DATA SECTION -
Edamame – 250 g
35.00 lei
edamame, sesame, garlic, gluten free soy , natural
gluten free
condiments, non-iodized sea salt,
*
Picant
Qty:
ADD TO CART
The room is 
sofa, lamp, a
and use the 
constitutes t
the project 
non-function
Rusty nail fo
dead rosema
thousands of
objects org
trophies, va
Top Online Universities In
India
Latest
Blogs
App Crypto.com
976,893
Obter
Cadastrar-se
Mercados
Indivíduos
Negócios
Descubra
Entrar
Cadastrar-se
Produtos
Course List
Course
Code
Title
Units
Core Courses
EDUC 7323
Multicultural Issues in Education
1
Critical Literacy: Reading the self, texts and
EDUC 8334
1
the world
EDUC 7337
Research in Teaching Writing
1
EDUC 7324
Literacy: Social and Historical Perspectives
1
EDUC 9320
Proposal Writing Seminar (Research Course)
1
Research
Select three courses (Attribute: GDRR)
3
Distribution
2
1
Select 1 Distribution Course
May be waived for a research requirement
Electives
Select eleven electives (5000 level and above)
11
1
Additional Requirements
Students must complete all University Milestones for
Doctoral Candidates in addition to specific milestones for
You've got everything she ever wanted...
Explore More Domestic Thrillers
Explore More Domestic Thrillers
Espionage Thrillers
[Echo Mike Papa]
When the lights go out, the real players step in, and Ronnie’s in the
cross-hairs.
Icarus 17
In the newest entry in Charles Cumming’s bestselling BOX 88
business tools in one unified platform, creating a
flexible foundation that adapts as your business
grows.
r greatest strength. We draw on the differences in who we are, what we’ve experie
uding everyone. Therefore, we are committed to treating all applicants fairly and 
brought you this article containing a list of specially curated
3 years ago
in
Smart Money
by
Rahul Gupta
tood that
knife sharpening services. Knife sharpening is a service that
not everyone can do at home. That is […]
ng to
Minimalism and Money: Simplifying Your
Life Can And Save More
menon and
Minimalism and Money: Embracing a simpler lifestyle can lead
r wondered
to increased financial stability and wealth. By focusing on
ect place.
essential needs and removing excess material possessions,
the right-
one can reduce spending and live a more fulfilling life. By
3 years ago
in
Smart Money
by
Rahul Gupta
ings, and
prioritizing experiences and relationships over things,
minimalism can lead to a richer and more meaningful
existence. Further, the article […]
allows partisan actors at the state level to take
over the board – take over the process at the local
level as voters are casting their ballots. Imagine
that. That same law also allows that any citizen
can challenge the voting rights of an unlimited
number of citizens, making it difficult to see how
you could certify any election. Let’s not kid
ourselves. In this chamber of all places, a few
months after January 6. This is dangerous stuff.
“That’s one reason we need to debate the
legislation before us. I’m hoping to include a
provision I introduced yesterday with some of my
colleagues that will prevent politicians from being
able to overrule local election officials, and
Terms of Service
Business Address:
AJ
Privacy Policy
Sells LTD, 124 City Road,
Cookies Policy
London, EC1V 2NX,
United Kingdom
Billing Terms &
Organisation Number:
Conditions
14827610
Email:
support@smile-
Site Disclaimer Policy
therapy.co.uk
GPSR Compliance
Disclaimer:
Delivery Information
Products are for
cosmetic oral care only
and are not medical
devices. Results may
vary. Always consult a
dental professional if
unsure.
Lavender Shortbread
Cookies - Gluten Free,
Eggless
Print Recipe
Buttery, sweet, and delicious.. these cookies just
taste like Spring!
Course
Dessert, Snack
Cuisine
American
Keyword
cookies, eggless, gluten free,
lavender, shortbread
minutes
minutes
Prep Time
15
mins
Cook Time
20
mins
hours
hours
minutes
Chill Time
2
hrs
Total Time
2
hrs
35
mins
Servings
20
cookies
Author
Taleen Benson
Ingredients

TO DO -
Only a number is expected here: the count of lines in the records above that include the word "take".

EXERCISE OUTPUT -
2